YOUR INSTRUCTIONS:
Pull out every line in the data that has the string "Boga" in it.

PROVIDED DATA:
((
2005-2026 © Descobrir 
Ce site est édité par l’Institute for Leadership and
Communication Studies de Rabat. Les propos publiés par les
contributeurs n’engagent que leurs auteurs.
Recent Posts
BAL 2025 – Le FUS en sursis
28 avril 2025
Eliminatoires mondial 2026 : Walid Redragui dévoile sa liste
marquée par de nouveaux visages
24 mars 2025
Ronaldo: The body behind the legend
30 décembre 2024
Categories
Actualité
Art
))
((
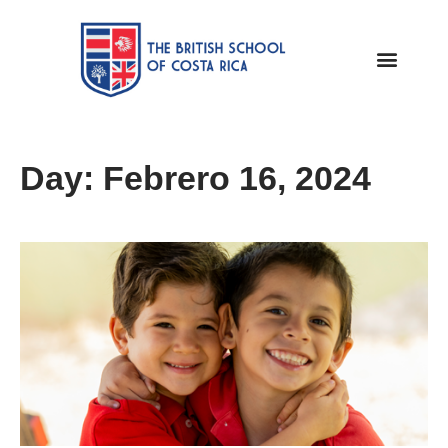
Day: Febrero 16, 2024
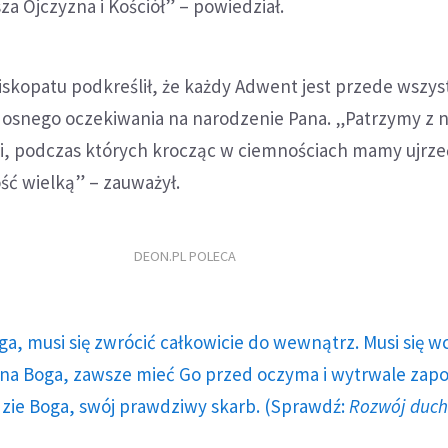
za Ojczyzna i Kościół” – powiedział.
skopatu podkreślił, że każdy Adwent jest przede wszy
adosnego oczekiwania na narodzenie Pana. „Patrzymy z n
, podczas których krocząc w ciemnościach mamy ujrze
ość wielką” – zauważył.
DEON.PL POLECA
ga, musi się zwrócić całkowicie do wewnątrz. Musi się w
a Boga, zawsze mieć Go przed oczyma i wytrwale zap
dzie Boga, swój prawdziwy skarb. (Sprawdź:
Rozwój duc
))
ANSWER SPACE:
a Boga, zawsze mieć Go przed oczyma i wytrwale zap
dzie Boga, swój prawdziwy skarb. (Sprawdź:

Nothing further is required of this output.